#### YOUR GOAL
When you find the word "Если" in a line of the entries, please copy the whole line.

-- DATA SUPPLIED follows --

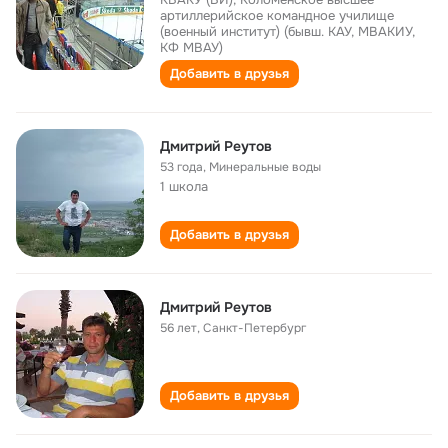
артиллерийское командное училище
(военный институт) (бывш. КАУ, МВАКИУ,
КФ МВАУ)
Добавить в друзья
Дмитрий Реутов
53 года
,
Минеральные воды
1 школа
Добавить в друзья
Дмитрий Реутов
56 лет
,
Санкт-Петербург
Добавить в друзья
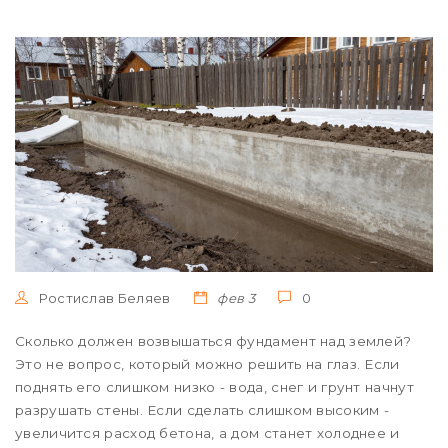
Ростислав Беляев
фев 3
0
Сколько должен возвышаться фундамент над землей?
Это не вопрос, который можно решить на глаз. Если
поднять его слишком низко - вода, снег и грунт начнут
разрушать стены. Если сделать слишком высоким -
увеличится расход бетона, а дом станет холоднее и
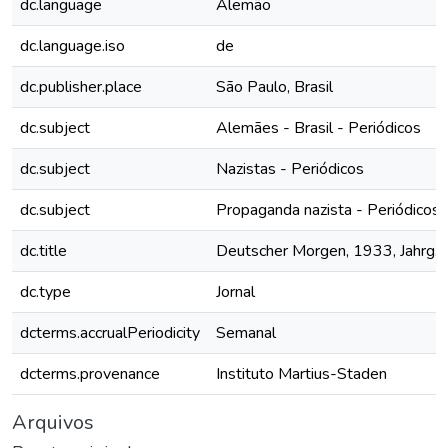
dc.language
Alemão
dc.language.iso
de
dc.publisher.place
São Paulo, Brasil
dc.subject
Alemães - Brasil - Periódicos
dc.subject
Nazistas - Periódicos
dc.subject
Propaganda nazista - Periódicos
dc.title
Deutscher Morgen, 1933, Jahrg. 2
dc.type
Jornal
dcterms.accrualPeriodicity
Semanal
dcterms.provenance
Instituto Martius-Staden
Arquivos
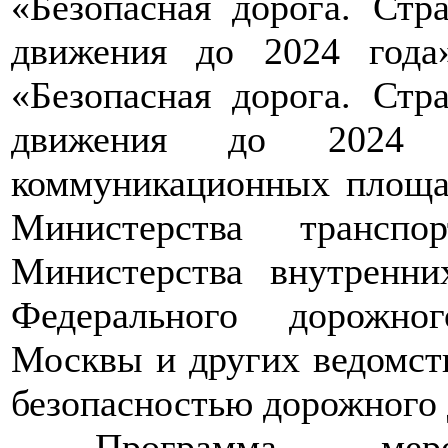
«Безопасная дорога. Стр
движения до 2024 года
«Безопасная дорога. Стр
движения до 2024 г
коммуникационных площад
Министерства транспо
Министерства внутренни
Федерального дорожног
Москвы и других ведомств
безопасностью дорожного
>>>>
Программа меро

-- DATA SUPPLIED concluded --

#### SOLUTION BELOW
Это не вопрос, который можно решить на глаз. Если
разрушать стены. Если сделать слишком высоким -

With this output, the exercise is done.